What to work on |
Give the data below again exactly as written, without its pictures.

Dataset records |
● ● ● ● ●
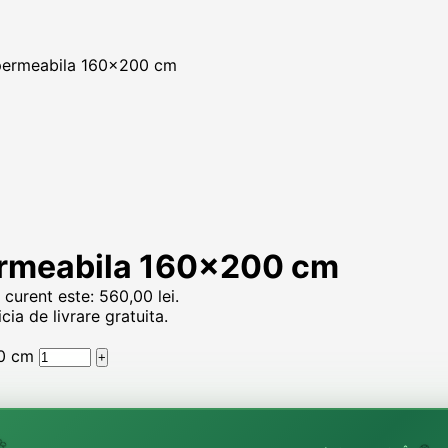
impermeabila 160×200 cm
permeabila 160×200 cm
 curent este: 560,00 lei.
ia de livrare gratuita.
00 cm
● ● ● ● ●
Answer area |
impermeabila 160×200 cm
permeabila 160×200 cm
 curent este: 560,00 lei.
ia de livrare gratuita.
00 cm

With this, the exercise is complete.